** Exercise instructions **
Output, exactly and in full, the entries that appear below.

*** Material shown Section Begins ***

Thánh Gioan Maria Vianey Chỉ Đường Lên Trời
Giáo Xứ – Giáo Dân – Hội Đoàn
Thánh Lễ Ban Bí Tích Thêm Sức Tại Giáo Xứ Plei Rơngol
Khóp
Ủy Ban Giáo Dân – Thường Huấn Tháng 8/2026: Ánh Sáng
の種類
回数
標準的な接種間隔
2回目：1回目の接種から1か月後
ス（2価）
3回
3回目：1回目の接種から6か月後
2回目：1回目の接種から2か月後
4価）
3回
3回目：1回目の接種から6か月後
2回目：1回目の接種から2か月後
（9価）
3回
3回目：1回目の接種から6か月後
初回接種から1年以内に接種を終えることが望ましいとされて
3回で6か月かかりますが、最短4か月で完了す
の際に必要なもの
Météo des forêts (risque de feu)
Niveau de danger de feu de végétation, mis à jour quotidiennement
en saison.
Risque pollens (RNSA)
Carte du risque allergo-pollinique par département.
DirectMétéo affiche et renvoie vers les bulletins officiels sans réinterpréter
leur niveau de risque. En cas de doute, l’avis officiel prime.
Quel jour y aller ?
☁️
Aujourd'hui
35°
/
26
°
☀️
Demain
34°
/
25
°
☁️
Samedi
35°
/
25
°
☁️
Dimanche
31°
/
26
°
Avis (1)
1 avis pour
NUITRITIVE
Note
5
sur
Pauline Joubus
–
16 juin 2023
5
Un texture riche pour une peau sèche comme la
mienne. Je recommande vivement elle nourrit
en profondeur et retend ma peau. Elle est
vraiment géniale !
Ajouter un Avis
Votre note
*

*** Material shown Section Ends ***

** Response to the exercise **
Thánh Gioan Maria Vianey Chỉ Đường Lên Trời
Giáo Xứ – Giáo Dân – Hội Đoàn
Thánh Lễ Ban Bí Tích Thêm Sức Tại Giáo Xứ Plei Rơngol
Khóp
Ủy Ban Giáo Dân – Thường Huấn Tháng 8/2026: Ánh Sáng
の種類
回数
標準的な接種間隔
2回目：1回目の接種から1か月後
ス（2価）
3回
3回目：1回目の接種から6か月後
2回目：1回目の接種から2か月後
4価）
3回
3回目：1回目の接種から6か月後
2回目：1回目の接種から2か月後
（9価）
3回
3回目：1回目の接種から6か月後
初回接種から1年以内に接種を終えることが望ましいとされて
3回で6か月かかりますが、最短4か月で完了す
の際に必要なもの
Météo des forêts (risque de feu)
Niveau de danger de feu de végétation, mis à jour quotidiennement
en saison.
Risque pollens (RNSA)
Carte du risque allergo-pollinique par département.
DirectMétéo affiche et renvoie vers les bulletins officiels sans réinterpréter
leur niveau de risque. En cas de doute, l’avis officiel prime.
Quel jour y aller ?
☁️
Aujourd'hui
35°
/
26
°
☀️
Demain
34°
/
25
°
☁️
Samedi
35°
/
25
°
☁️
Dimanche
31°
/
26
°
Avis (1)
1 avis pour
NUITRITIVE
Note
5
sur
Pauline Joubus
–
16 juin 2023
5
Un texture riche pour une peau sèche comme la
mienne. Je recommande vivement elle nourrit
en profondeur et retend ma peau. Elle est
vraiment géniale !
Ajouter un Avis
Votre note
*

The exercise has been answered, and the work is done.